By Maria Santullo Richman, OD, FAAO, and Marietta Richman
Girl Scouts teaches girls so much: leadership, team-building, entrepreneurship and more. Between us, we have several decades of experience with the Girl Scout program and have benefitted from what it offered us as girls and adults. But we realized that we could leverage this program that we love to help young people learn more about the profession we’re in. What better way to teach young people about optometry and the importance of eye health than to let them see it in person?
With this in mind, we have teamed up to create a new way to introduce girls to optometry.
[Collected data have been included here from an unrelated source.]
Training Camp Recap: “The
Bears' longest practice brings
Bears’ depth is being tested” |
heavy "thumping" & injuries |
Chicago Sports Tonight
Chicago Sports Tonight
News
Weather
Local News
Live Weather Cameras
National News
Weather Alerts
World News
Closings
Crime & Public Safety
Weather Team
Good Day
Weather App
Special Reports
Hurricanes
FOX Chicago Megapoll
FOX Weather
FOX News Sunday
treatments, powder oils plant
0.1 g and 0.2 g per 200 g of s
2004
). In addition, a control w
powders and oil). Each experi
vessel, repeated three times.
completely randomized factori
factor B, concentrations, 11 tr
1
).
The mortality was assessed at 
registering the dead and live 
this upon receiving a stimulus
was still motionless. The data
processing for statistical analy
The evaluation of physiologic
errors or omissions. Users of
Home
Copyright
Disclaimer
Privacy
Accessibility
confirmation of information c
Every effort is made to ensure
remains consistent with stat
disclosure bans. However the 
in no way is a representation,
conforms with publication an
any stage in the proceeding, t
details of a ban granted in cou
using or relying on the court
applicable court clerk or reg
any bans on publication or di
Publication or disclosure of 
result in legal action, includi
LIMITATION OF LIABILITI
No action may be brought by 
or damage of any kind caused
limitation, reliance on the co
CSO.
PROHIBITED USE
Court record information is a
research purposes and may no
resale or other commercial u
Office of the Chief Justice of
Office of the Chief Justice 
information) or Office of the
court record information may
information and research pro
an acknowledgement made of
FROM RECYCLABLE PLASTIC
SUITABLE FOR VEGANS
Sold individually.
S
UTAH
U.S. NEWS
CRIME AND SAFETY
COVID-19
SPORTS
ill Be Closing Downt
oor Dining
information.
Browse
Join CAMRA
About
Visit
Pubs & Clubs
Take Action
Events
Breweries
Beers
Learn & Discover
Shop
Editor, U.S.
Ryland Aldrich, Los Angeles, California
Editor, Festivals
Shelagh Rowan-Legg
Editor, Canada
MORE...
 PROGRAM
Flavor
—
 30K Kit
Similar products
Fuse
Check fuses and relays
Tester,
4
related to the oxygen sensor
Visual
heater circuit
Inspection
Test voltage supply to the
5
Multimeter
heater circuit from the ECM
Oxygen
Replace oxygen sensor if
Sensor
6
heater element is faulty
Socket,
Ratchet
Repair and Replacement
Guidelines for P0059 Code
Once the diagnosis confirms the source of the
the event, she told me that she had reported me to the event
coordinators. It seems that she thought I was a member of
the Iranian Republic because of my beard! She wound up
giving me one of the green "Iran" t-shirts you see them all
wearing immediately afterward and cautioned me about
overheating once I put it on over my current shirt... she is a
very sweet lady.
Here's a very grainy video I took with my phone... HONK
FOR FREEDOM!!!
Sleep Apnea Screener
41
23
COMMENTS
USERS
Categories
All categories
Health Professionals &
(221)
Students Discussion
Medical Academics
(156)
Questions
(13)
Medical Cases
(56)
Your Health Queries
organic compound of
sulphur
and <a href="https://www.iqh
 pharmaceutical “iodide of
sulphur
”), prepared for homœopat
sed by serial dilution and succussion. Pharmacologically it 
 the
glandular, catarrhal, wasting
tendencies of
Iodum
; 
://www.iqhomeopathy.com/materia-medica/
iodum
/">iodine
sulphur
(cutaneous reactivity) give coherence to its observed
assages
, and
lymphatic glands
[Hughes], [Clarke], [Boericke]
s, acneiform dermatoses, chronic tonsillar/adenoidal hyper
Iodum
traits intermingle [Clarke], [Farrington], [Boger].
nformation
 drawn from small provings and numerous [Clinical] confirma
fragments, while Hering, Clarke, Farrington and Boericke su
In cooperation with Girl Scouts of New Jersey, we’ve created the Vision Awareness Program, which lets scouts earn a fun patch by visiting an optometry practice and taking part in other activities, such as learning how vision problems can affect school activities.
We have a two-sided document that ODs can display in their offices to help introduce the program—and Girl Scouts—to patients and their families. One side shows the Vision Awareness patch and tells them how to get started. The other side lists the requirements. Girl Scouts of all ages are eligible to participate in the program.
We formally launched this program in our home state of New Jersey, at our practice, Shore Family Eyecare in Manasquan. We began promoting to other offices in February 2018 at the Winter CE meeting of the New Jersey Society of Optometric Physicians (NJSOP), with support from the Dr. Richard J. Favreau Health Foundation, a charitable organization in New Jersey that is named for a former NJSOP president.
Part of getting this effort started was reaching out to optometrists and Girl Scout councils across the state. In the first year, approximately 1,000 Girl Scouts in New Jersey have earned this patch. This June, we successfully reached out to the American Optometric Association and offered this program to all AOA state affiliates.
It took months of promoting the program to get the word out to the Girl Scout troops, but we eventually needed to create a separate appointment book just for troop visits. We have a large pediatric practice, so whenever a young girl accompanies her parents for an eye exam, we ask if she is a Girl Scout. It’s a great way of breaking the ice and discussing the program, which is free to all participants.
Here’s some of what we do during the troop visits:
• Show them a pretest room and exam room and let them experience some of what an optometrist does during an eye exam
• Turn on the slit lamp and explain its purpose
• Show them a normal fundus photo and let them see how a photo is taken and what it can reveal
• Offer a hands-on session using the CCTV and electronic magnifiers so they can experience how a visually impaired child is able to see and read the same as other students
Earning the patch requires two other steps in addition to visiting an optometry practice. Girls can learn and share information, by making a poster during National Save Your Vision Month in March for a school promoting eye health, or they can learn about nearsightedness, farsightedness and astigmatism. Troops can also run and an eyeglass donation drive and learn about the steps toward a career in optometry.
Dr. Richman is a low vision and vision rehabilitation specialist at Shore Family Eyecare, a former Girl Scout and a Girl Scout leader. Marietta Richman, a paraoptometric at her parents’ practice, was recently honored as AOA’s Paraoptometric Community Service Award for the development of the NJ Girl Scout Vision Awareness Badge. She is a Girl Scout Gold Award recipient and life member of the Girl Scouts of America.